(Saved data entries)
-=-=-
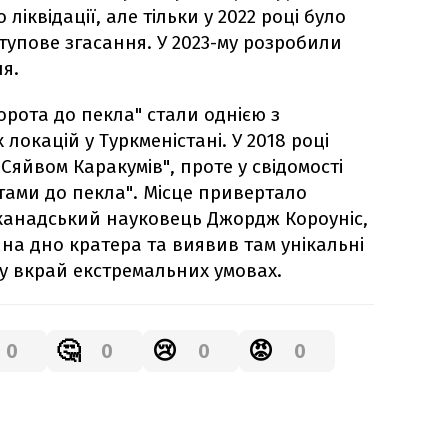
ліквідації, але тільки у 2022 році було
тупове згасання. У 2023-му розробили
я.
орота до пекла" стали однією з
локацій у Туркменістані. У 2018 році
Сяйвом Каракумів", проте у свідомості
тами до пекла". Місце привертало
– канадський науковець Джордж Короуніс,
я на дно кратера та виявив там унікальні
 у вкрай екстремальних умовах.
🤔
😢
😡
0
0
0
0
-=-=-
| TASK TO CARRY OUT |
When a line among the entries above contains "році", copy it.

| RESULT BELOW |
ліквідації, але тільки у 2022 році було
локацій у Туркменістані. У 2018 році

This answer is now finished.